Đuro Jakčin (22 February 1889 – 16 February 1944) was a Croatian naval officer and first commander of Navy of the Independent State of Croatia.

==Career==
Jakčin was born in Vienna in 1889. Having graduated from naval academy in 1909, he joined Austro-Hungarian Navy and in November 1914 rose to the rank of ship-of-the-line lieutenant. In 1917 he was given the command of torpedo boat 9. He was retired in February 1919.
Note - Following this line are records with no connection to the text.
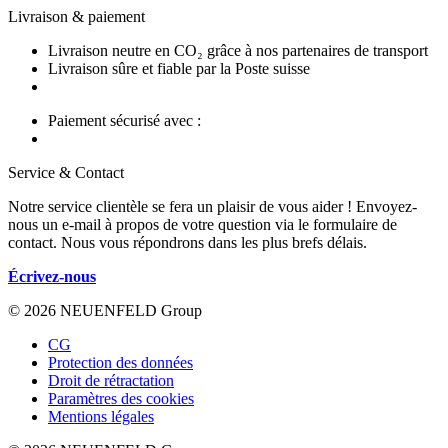
Livraison & paiement
Livraison neutre en CO₂ grâce à nos partenaires de transport
Livraison sûre et fiable par la Poste suisse
Paiement sécurisé avec :
Service & Contact
Notre service clientèle se fera un plaisir de vous aider ! Envoyez-
nous un e-mail à propos de votre question via le formulaire de
contact. Nous vous répondrons dans les plus brefs délais.
Écrivez-nous
© 2026 NEUENFELD Group
CG
Protection des données
Droit de rétractation
Paramètres des cookies
Mentions légales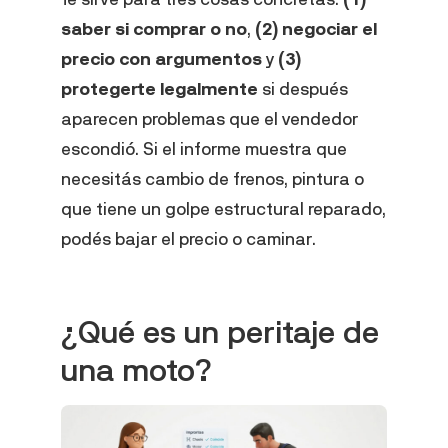
saber si comprar o no
,
(2) negociar el
precio con argumentos
y
(3)
protegerte legalmente
si después
aparecen problemas que el vendedor
escondió. Si el informe muestra que
necesitás cambio de frenos, pintura o
que tiene un golpe estructural reparado,
podés bajar el precio o caminar.
¿Qué es un peritaje de
una moto?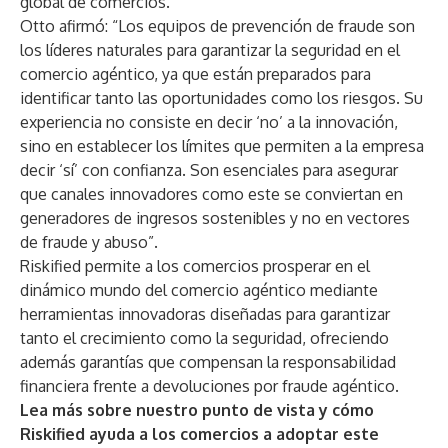
global de comercios.
Otto afirmó: “Los equipos de prevención de fraude son
los líderes naturales para garantizar la seguridad en el
comercio agéntico, ya que están preparados para
identificar tanto las oportunidades como los riesgos. Su
experiencia no consiste en decir ‘no’ a la innovación,
sino en establecer los límites que permiten a la empresa
decir ‘sí’ con confianza. Son esenciales para asegurar
que canales innovadores como este se conviertan en
generadores de ingresos sostenibles y no en vectores
de fraude y abuso”.
Riskified permite a los comercios prosperar en el
dinámico mundo del comercio agéntico mediante
herramientas innovadoras diseñadas para garantizar
tanto el crecimiento como la seguridad, ofreciendo
además garantías que compensan la responsabilidad
financiera frente a devoluciones por fraude agéntico.
Lea más
sobre nuestro punto de vista y cómo
Riskified ayuda a los comercios a adoptar este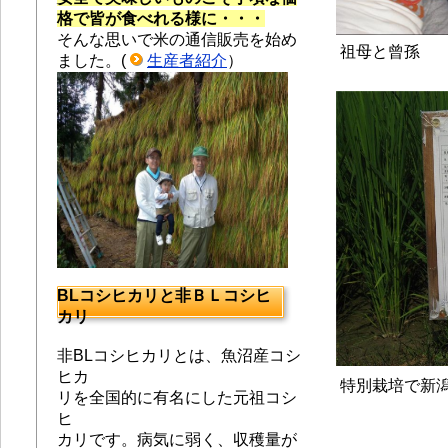
格で皆が食べれる様に・・・
そんな思いで米の通信販売を始め
祖母と曾孫
ました。(
生産者紹介
）
BLコシヒカリと非ＢＬコシヒ
カリ
非BLコシヒカリとは、魚沼産コシ
ヒカ
特別栽培で新潟
リを全国的に有名にした元祖コシ
ヒ
カリです。
病気に弱く、収穫量が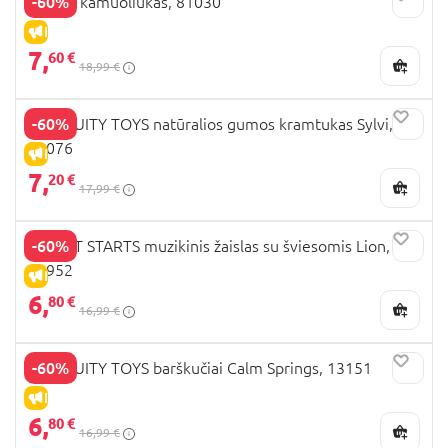
-60%
OBALL kamuoliukas, 81030
IŠPARDAVIMAS
7,
60 €
18,99 €
-60%
INGENUITY TOYS natūralios gumos kramtukas Sylvi,
13076
IŠPARDAVIMAS
7,
20 €
17,99 €
-60%
BRIGHT STARTS muzikinis žaislas su šviesomis Lion,
12952
IŠPARDAVIMAS
6,
80 €
16,99 €
-60%
INGENUITY TOYS barškučiai Calm Springs, 13151
IŠPARDAVIMAS
6,
80 €
16,99 €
Jakčin joined fledgling Royal Yugoslav Navy, but was retired in December 1921 in his old rank.

After the invasion and breakup of Yugoslavia, on 10 April 1941 authorities of Independent State of Croatia gave him the rank of a rear admiral and appointed him commander of naval forces. He remained in that capacity until 17 September 1943. However, during that time he mainly served as military attaché in Berlin because the Rome Treaty of 1941 forbade the Independent State of Croatia to form a navy. As attaché he served until November 1942 when he became a liaison officer with 7th SS Volunteer Mountain Division Prinz Eugen. Jakčin had that duty until September 1943. In September 1943 he was appointed Croatian Ambassador to Bulgaria in Sofia, where he suddenly died in March 1944 of natural causes.

Jakčin is buried in Mirogoj cemetery.